Cassano - «Persona fantastica con un grandissimo talento, ma è prigioniero di se stesso. Il suo problema è uno solo: è cresciuto mandando a quel paese tutti quanti. E alla fine si creano delle etichette, a volte esagerate. Gli ho anche proposto di rimanere vicino a me, perché sa tutto di calcio. Ma lui è un sanguigno, non potrei dirgli nulla perché si offenderebbe subito».
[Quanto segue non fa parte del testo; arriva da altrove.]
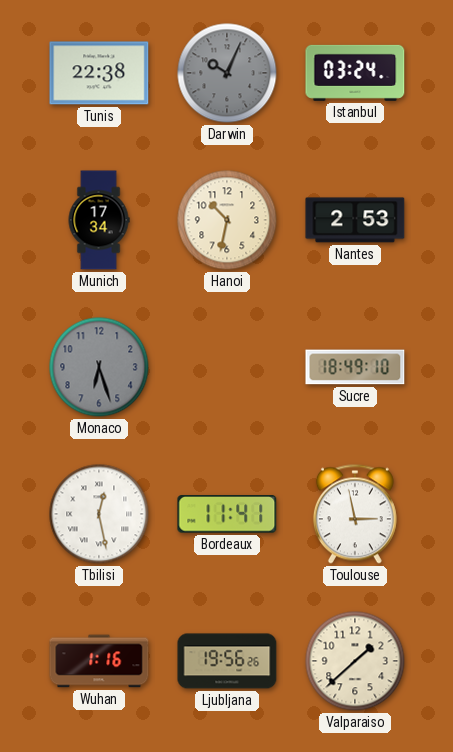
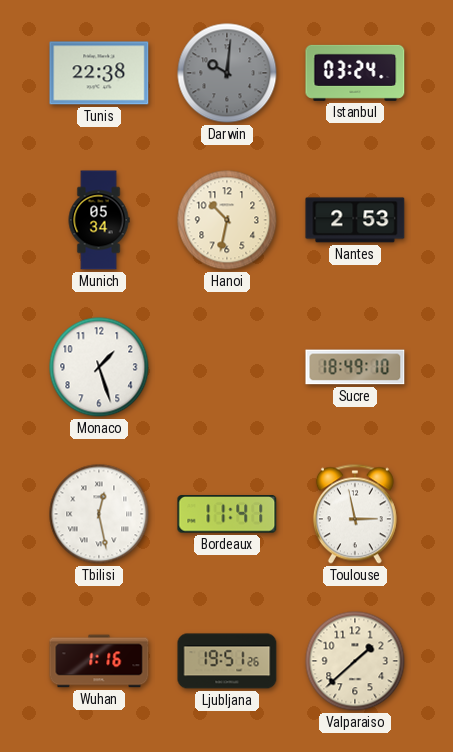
Darwin: 10:04 -> 10:01
Munich: 17:34 -> 05:34
Monaco: 6:27 -> 1:27
Monaco dial: grey -> white
Ljubljana: 19:56 -> 19:51
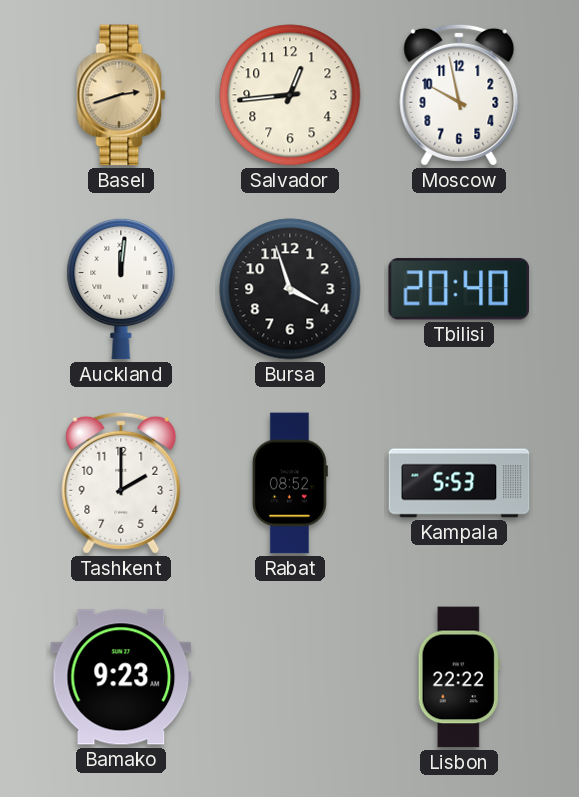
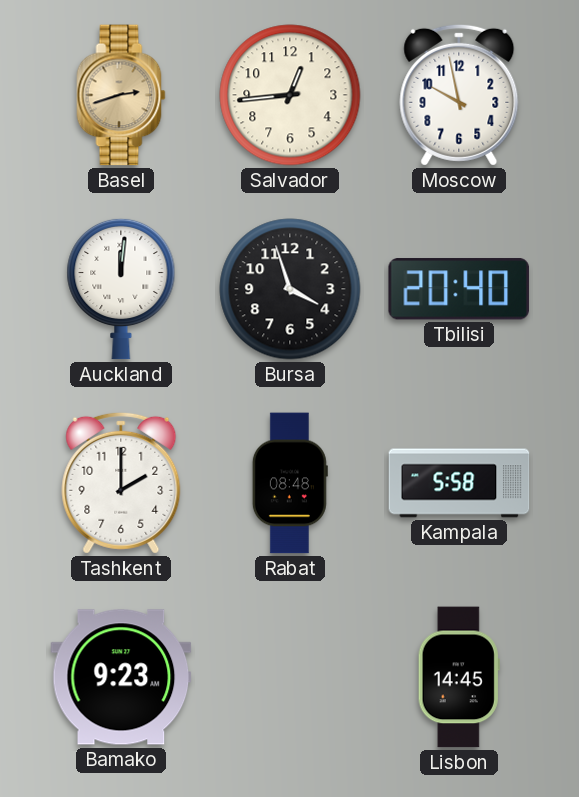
Rabat: 08:52 -> 08:48
Kampala: 5:53 -> 5:58
Lisbon: 22:22 -> 14:45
Il caso Sneijder - «Il mancato arrivo di Wesley compromise poi l'acquisto di Ilicic. Appena ha saputo del nostro interesse per l’olandese si è particolarmente arrabbiato e ha deciso di andare a Bergamo».

Il mercato soddisfacente - «Tanti presidenti investono molto perché si innamorano dei calciatori, è successo anche a me con Muriel. Non volevo venderlo, ma alcuni devono cambiare aria per spiccare il volo. Luis è andato via perché ho anteposto la sua felicità alla mia. Schick? Non voleva rimanere, altrimenti lo avrei tenuto un altro anno. Il problema di questi giocatori sono i procuratori, che li trattano come fossero opere d'arte, ma hanno solo 20 anni. Patrik lo volevano tutti: Monaco, Psg, Juventus, Roma. Ma devo essere onesto: senza il blocco del governo cinese oggi Schick sarebbe all'Inter con Skriniar».

Lo stadio - «Insieme al Genoa abbiamo chiesto un prolungamento della concessione dello stadio per avviare un progetto di restyling. Si sta ventilando la possibilità di cessione dell'impianto: se ci fosse un bando vorremmo vincerlo».

Il sogno - «Vorrei vincere qualcosa con la Samp. Poi, con un bel trofeo in bacheca, potrei anche regalarla. Al di fuori del blucerchiato cosa vorrei? Sono romano e romanista, sogno di comprare la Roma. Io farei l'ottavo Re e Totti l'Imperatore».